Govt Finalizing Incentives to Boost Oil, Gas Exploration


    The government is rushing to complete a regulation that will allow it to grant companies additional tax and non-tax incentives aimed at boosting oil and gas exploration. The Energy and Mineral Resources Ministry’s oil and gas director general, IGN Wiratmaja Puja, said the draft revision of Government Regulation No. 79/2010 on cost recovery and taxation in the upstream oil and gas industry would be submitted at the end ofthe year and was expected to be issued next year.

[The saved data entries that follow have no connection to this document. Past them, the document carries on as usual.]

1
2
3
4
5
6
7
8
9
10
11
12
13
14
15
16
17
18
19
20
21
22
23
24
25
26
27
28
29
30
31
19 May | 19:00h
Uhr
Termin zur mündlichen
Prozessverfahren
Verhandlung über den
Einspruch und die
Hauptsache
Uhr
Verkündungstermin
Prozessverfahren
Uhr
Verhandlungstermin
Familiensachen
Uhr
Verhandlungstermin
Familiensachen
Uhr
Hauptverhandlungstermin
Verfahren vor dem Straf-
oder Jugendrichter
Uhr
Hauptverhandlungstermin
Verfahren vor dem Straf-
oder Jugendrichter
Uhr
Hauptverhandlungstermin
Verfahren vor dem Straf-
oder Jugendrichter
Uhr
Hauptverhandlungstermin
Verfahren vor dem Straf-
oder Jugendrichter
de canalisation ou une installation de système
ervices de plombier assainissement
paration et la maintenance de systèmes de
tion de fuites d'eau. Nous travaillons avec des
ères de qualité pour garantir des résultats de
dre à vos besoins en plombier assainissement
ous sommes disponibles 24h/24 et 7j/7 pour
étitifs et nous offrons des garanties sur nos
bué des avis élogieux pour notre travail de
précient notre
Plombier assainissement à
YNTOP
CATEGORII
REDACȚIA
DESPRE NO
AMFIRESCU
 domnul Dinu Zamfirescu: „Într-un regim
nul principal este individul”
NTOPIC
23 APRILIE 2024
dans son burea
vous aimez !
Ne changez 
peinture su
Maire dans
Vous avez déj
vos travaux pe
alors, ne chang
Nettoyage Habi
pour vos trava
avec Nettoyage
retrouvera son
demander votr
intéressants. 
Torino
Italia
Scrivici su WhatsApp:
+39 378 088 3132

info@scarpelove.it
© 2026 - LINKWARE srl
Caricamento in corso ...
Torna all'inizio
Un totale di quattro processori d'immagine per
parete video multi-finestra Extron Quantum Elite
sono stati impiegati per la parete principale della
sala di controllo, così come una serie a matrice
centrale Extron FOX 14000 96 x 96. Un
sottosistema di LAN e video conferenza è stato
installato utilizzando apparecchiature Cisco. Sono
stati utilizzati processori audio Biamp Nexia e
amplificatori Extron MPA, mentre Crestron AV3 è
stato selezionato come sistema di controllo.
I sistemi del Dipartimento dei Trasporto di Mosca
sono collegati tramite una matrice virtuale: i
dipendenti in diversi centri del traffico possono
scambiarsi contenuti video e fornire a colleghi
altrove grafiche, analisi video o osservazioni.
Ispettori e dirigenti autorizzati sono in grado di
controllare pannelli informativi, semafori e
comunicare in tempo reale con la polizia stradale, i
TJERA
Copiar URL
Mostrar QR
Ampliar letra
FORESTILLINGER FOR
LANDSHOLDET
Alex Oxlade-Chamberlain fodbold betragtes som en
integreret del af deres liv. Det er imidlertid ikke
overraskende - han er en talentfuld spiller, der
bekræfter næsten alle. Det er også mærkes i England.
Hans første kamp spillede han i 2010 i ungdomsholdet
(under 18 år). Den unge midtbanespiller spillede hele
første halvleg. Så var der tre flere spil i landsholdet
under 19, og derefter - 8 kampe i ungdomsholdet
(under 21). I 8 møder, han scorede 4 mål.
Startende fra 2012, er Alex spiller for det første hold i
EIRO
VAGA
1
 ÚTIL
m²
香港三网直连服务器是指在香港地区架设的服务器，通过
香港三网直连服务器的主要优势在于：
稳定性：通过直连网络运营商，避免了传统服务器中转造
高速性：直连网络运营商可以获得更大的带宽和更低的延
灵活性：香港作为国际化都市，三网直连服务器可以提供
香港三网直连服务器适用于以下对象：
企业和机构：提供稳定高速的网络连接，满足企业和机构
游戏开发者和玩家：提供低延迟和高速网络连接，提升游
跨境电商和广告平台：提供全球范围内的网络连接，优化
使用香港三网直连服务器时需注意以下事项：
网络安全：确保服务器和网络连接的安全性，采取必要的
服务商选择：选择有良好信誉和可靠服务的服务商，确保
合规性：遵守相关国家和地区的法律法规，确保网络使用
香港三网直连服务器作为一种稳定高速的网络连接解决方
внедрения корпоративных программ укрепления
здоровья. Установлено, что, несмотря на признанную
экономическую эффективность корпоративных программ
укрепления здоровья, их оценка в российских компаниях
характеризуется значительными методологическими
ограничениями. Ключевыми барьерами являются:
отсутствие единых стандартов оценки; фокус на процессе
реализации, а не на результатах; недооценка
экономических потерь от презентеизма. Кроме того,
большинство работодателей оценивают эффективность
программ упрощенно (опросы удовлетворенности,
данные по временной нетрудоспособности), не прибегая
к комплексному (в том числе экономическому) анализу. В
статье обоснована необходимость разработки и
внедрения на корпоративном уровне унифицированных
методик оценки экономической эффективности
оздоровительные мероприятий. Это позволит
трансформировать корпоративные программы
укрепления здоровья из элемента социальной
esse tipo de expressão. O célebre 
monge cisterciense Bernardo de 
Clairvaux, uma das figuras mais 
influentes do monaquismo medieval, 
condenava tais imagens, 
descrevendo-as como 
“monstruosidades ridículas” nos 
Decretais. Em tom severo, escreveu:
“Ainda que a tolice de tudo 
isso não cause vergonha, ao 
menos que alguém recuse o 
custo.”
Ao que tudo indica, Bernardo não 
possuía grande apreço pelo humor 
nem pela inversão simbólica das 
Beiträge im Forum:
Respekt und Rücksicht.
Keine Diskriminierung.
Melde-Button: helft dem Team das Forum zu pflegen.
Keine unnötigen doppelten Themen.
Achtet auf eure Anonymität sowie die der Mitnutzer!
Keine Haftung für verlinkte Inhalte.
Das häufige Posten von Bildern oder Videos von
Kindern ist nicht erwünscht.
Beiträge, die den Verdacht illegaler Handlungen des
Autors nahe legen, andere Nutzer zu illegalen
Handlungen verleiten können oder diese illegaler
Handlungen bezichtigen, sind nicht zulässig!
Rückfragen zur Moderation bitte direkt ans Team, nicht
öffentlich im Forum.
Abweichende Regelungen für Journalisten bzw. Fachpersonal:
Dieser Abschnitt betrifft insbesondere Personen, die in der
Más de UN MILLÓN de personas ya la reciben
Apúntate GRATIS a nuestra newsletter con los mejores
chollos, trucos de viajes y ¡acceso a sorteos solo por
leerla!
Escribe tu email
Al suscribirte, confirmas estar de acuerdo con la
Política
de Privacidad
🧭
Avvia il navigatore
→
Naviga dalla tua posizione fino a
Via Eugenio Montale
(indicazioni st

    The revised version will include both .tax and non-tax incentives, in a bid to revive the sluggish upstream sector. It will apply to both new contracts and existing ones, as long as the incentives do not violate any terms agreed upon in the contract, according to Wiratmaja. The terms and conditions in existing contracts will be respected and remain unchanged,” he said. The planned incentives will exempt oil and gas companies from paying import value added tax (VAT), import duties, domestic VAT and property tax and waive other taxes during the exploitation phase.

    Meanwhile, the non-tax incentives are set to include clearer rules on investment credit and the domestic market obligation (DMO) holiday. The DMO is a requirement imposed on firms to allocate a certain amount of oil or gas output to meet domestic demand. The governments effort to increase exploration work appears to have a valid basis. By the end of November, only US$750 million of the industry’s $10.4 billion in total investment this year was put into exploration. Only 20 exploration wells have been drilled this year, with 11 more still ongoing.

    Companies’ reluctance to engage in exploration stems from the steep drop in global crude prices in the past two years. According to Wood Mackenzie’s Asia Pacific research, global investment in exploration and production activities, in line with the price trend, will climb to $ 450 billion in 2017, up 3 percent from this year. In spite of this bright outlook, the energy consultancy predicts that Indonesia will not benefit from higher crude prices as well as bigger global investment due to the country’s notorious reputation for rampant red tape.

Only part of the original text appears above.